Ainsi le discours hygiéniste que fait le conseiller ministériel au début et le coup de théâtre télévisuel de la fin ne serve qu’à cacher la laideur du monde et nous enfermer dans plus de faux semblant et d’inculture.
L’idée que le mal du siècle naît du manque de conscience de l’homme moderne et de sa perte de rapport au réel Hannah Arendt l’avait très bien décrit dans son livre «Eishman à Jérusalem». Cette étude sur les ressort du mal tente de comprendre ce qui a rendus possibles les camps de concentrations. Elle perçoit, cet Eishman, haut fonctionnaire nazi qui s’occupait de l’évacuation des juifs et de la logistique de la solution finale, non pas comme un barbare sanguinaire maiscomme un fonctionnaire s’occupant de chiffre incapable de jugement morale ou de faire appel à sa conscience…
Le progrès des nouvelles technologies sans conscience ou éthique se retourne contre l’homme lui même au lieu d’être le lieu de sa liberté : il devient une forme vicieuse d’enfermement.

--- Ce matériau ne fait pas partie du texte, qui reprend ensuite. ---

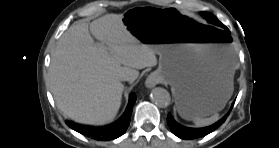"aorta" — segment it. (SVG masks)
I'll list each match as a JSON object with an SVG mask.
<instances>
[{
  "label": "aorta",
  "instance_id": "obj_1",
  "mask_svg": "<svg viewBox=\"0 0 279 148\" xmlns=\"http://www.w3.org/2000/svg\"><path fill=\"white\" fill-rule=\"evenodd\" d=\"M151 99L160 108L168 107L171 102L169 92L161 87H156L151 91Z\"/></svg>",
  "mask_w": 279,
  "mask_h": 148
}]
</instances>
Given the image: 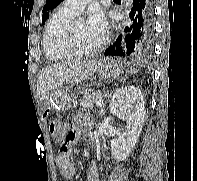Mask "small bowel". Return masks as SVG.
<instances>
[{
	"mask_svg": "<svg viewBox=\"0 0 197 181\" xmlns=\"http://www.w3.org/2000/svg\"><path fill=\"white\" fill-rule=\"evenodd\" d=\"M90 119L86 115H78L74 118L70 129H63L58 138L62 142L67 143V150L62 151L56 156V164L62 174L66 178H71L75 175L76 168L71 157V147L76 143L79 135L83 134L86 139L92 138V133L88 130ZM86 181H100L99 171L95 162L91 163L87 170Z\"/></svg>",
	"mask_w": 197,
	"mask_h": 181,
	"instance_id": "c3829d8e",
	"label": "small bowel"
}]
</instances>
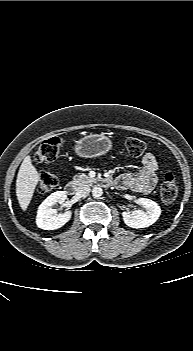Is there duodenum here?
I'll return each instance as SVG.
<instances>
[{
  "label": "duodenum",
  "instance_id": "obj_1",
  "mask_svg": "<svg viewBox=\"0 0 193 351\" xmlns=\"http://www.w3.org/2000/svg\"><path fill=\"white\" fill-rule=\"evenodd\" d=\"M101 184L102 185H110L111 181L109 179H102L101 181ZM76 184L74 182H69L67 185H66V192L68 195H74L76 193Z\"/></svg>",
  "mask_w": 193,
  "mask_h": 351
}]
</instances>
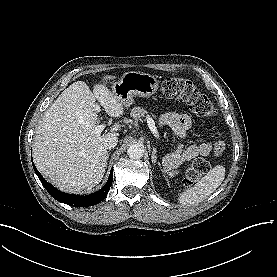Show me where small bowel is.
<instances>
[{
	"instance_id": "obj_1",
	"label": "small bowel",
	"mask_w": 277,
	"mask_h": 277,
	"mask_svg": "<svg viewBox=\"0 0 277 277\" xmlns=\"http://www.w3.org/2000/svg\"><path fill=\"white\" fill-rule=\"evenodd\" d=\"M159 123L163 126H168L178 138L183 139L187 130L191 127L192 121L186 114L166 112L161 115ZM220 148L221 144L219 142L211 140L189 147L181 144L172 159H181L184 162H189L198 156H207L213 152L219 153Z\"/></svg>"
}]
</instances>
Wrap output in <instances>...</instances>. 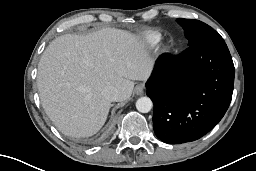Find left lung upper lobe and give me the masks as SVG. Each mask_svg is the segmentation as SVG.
Segmentation results:
<instances>
[{"instance_id":"left-lung-upper-lobe-1","label":"left lung upper lobe","mask_w":256,"mask_h":171,"mask_svg":"<svg viewBox=\"0 0 256 171\" xmlns=\"http://www.w3.org/2000/svg\"><path fill=\"white\" fill-rule=\"evenodd\" d=\"M177 22L185 30L189 46L202 42H222V37L207 24L193 19L178 18Z\"/></svg>"}]
</instances>
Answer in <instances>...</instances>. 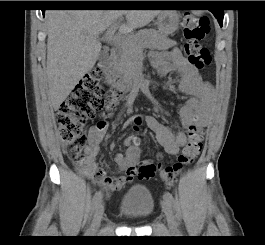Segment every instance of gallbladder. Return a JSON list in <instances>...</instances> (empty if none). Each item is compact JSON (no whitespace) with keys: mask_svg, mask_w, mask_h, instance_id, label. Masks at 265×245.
<instances>
[{"mask_svg":"<svg viewBox=\"0 0 265 245\" xmlns=\"http://www.w3.org/2000/svg\"><path fill=\"white\" fill-rule=\"evenodd\" d=\"M99 55H100V57H105L106 53L105 52H101Z\"/></svg>","mask_w":265,"mask_h":245,"instance_id":"obj_1","label":"gallbladder"}]
</instances>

Finalement à partir du même décor et des mêmes acteurs en passant d’un théâtre burlesque à un théâtre documentaire, d’un lieu unique à un espace fragmenté, ces 2 pièces ne sont-elles pas les viatiques inespérés pour parler de notre époque en perte de valeurs ? Nous tenterons, à partir des costumes et de la direction d’acteur de poser un regard sensible sur l’Homme, cet être qui a perdu son humanisme et où relégué à la fonction de figurant du monde du travail dans la premièrepièce à pion sur l’échiquier européen dans la deuxième, il devient une figure sans gravité.
Avec le travail à la vidéo nous questionnerons la manipulation des images et la légitimité de leur objectivité.